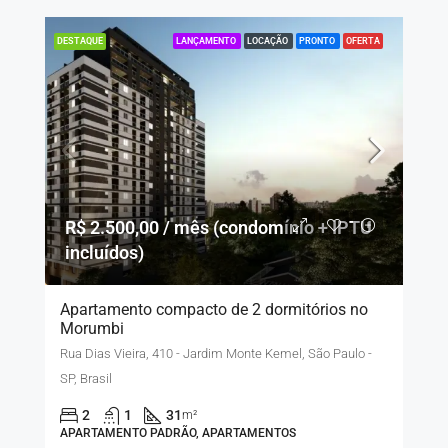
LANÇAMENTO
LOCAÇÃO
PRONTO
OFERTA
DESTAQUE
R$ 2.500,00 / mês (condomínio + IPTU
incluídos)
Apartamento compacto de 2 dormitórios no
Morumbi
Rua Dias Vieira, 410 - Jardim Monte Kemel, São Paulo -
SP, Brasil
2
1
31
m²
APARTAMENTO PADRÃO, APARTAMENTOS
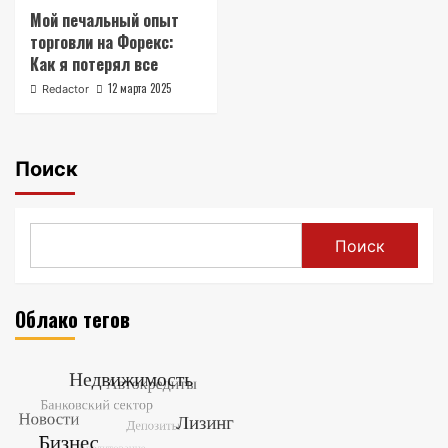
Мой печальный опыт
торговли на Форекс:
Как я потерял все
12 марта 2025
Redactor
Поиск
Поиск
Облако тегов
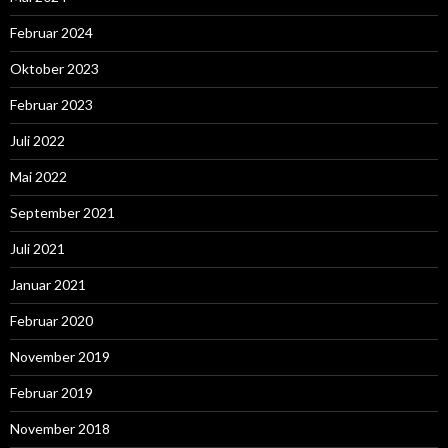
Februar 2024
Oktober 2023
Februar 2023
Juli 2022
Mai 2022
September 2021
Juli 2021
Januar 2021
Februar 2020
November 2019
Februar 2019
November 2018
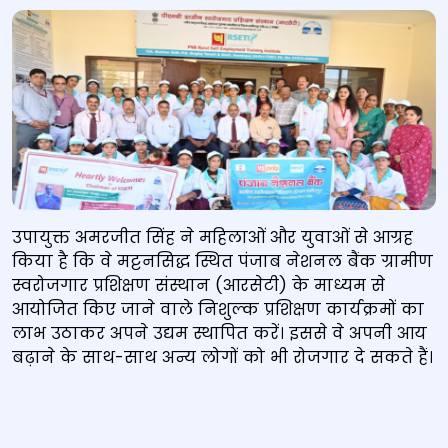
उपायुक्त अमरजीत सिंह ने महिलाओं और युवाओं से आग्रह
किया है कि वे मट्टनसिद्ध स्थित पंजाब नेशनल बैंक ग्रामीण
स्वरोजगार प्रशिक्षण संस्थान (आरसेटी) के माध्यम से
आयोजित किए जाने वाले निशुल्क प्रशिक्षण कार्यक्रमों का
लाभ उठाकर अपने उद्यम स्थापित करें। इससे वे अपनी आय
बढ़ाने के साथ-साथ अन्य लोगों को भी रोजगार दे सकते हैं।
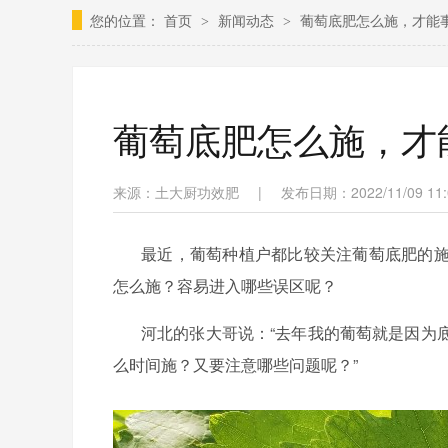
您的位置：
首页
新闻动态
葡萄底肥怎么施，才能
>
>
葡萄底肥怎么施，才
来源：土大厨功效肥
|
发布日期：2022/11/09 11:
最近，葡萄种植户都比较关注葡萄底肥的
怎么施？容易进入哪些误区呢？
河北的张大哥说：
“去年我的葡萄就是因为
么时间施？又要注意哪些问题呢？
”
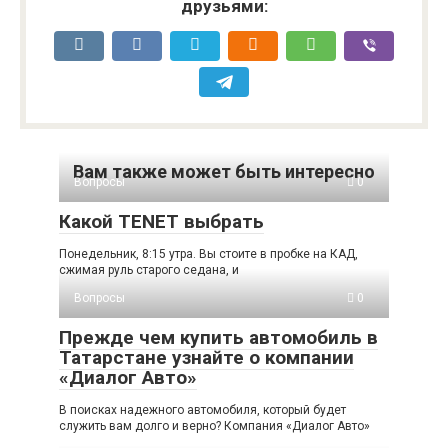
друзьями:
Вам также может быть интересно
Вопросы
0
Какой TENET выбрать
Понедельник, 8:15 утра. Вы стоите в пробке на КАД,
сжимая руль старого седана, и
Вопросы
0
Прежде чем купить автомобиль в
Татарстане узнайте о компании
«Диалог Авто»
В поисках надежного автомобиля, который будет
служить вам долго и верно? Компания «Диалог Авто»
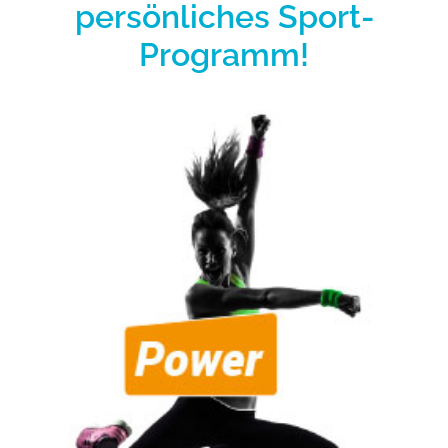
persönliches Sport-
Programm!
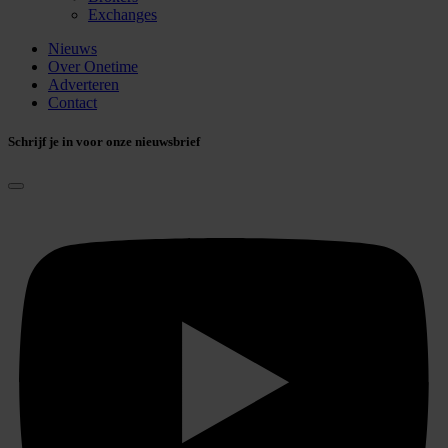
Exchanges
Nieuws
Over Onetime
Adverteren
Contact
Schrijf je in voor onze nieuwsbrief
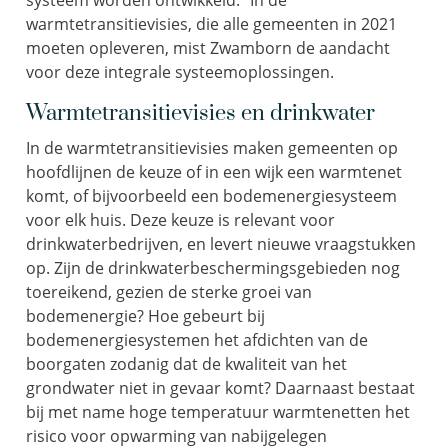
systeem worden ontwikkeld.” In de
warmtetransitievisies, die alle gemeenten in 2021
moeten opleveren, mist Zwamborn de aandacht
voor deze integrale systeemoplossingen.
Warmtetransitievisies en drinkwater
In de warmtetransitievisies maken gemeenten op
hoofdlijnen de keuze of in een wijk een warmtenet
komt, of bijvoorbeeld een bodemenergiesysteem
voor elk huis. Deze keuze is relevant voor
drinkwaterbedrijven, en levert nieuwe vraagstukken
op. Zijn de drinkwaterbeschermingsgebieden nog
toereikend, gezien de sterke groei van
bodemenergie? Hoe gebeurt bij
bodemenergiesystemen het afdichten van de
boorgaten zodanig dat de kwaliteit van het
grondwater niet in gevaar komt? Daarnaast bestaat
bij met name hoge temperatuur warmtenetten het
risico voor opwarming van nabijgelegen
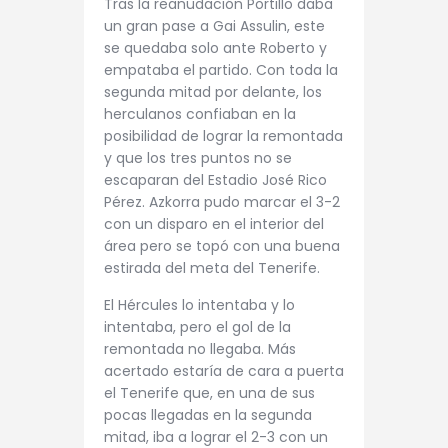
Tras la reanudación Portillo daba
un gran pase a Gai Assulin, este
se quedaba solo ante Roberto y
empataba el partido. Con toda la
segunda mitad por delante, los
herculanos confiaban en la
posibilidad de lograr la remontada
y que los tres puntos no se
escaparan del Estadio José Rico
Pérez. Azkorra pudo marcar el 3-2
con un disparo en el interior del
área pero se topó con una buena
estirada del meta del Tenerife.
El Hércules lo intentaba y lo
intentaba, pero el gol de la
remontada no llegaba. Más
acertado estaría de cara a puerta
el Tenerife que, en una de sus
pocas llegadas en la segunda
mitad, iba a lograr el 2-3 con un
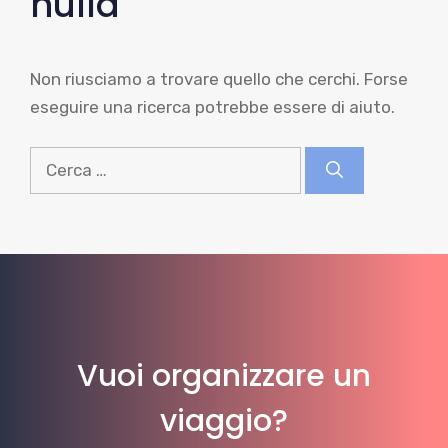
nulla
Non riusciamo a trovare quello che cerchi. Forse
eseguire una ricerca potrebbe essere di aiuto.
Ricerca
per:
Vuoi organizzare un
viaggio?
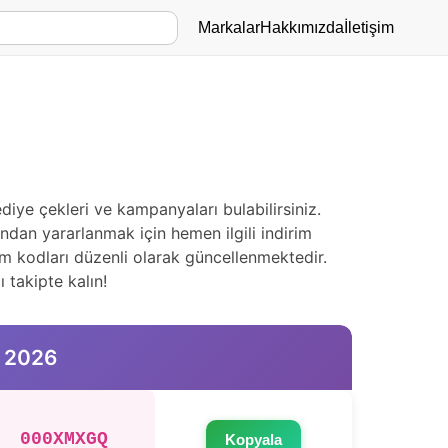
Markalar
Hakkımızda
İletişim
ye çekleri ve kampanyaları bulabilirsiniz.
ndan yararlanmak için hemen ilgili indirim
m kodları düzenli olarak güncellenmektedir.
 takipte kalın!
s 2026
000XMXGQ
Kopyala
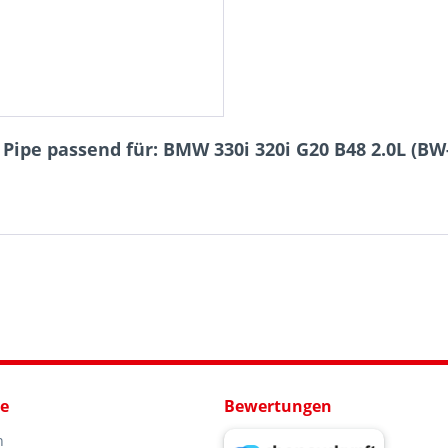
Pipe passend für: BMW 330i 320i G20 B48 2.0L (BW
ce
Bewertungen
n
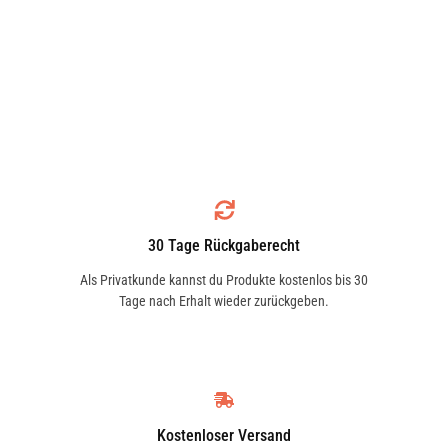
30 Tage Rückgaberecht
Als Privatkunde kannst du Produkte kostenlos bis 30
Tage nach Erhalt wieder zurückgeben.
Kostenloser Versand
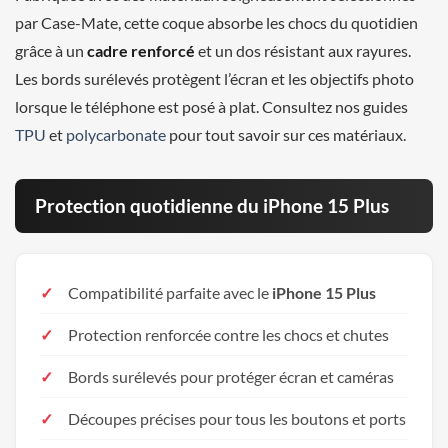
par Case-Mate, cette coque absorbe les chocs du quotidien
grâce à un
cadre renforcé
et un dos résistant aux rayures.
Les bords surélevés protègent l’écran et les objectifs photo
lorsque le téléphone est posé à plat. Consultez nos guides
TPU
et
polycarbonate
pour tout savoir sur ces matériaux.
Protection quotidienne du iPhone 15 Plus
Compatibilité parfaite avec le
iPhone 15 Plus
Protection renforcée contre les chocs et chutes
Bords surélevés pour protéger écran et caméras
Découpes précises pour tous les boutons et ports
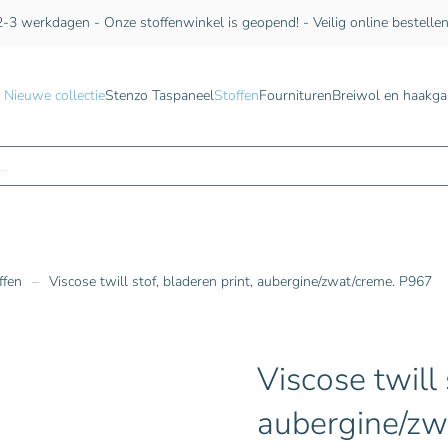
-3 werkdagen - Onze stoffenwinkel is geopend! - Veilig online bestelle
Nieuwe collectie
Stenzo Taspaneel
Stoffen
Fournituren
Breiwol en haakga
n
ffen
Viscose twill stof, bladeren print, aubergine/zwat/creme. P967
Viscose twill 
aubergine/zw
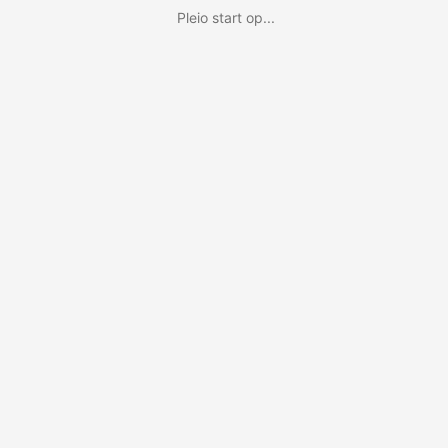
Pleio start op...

### Task details
Line tally for "aubergine": say how many lines of the records above contain it, and give nothing but the number.

### Solution for this problem
2